DATA TO USE: Begin

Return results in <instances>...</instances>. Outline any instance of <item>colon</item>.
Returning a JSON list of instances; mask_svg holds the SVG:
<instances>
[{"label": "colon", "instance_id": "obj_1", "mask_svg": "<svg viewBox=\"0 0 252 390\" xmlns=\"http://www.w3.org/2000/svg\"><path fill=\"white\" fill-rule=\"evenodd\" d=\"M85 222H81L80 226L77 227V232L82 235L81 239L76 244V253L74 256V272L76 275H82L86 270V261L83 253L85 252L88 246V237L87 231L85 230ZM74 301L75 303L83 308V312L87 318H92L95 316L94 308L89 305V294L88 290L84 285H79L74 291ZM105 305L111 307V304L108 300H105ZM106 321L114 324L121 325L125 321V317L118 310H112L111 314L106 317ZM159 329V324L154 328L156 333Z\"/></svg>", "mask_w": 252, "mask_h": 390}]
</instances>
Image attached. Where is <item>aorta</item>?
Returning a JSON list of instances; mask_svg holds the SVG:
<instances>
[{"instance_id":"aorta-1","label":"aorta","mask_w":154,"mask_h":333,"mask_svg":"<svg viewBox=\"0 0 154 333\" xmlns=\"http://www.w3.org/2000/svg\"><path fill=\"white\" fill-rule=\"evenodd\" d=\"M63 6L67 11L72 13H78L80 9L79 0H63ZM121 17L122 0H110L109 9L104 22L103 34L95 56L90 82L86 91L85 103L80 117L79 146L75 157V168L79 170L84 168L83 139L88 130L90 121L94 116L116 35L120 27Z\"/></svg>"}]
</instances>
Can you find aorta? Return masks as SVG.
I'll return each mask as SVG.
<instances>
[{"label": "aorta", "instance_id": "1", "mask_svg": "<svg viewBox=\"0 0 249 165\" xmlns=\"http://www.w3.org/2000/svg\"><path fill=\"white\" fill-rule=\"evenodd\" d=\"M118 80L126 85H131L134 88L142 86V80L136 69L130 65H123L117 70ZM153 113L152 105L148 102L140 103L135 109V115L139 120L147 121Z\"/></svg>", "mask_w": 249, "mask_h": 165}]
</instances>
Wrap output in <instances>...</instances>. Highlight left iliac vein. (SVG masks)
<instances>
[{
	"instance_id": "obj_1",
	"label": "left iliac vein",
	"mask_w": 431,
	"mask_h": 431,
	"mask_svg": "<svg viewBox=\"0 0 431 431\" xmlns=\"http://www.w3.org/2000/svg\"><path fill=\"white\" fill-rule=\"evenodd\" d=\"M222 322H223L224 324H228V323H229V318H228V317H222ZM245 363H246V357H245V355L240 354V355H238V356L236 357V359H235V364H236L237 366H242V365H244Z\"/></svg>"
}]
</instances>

DATA TO USE: End

## EXERCISE PROMPT
Beginning at the line with "Wrap output in" and ending at the last line of the entries, print every line exactly.

## RESULT FOR THIS TASK
Wrap output in <instances>...</instances>. Highlight left iliac vein. (SVG masks)
<instances>
[{
	"instance_id": "obj_1",
	"label": "left iliac vein",
	"mask_w": 431,
	"mask_h": 431,
	"mask_svg": "<svg viewBox=\"0 0 431 431\" xmlns=\"http://www.w3.org/2000/svg\"><path fill=\"white\" fill-rule=\"evenodd\" d=\"M222 322H223L224 324H228V323H229V318H228V317H222ZM245 363H246V357H245V355L240 354V355H238V356L236 357V359H235V364H236L237 366H242V365H244Z\"/></svg>"
}]
</instances>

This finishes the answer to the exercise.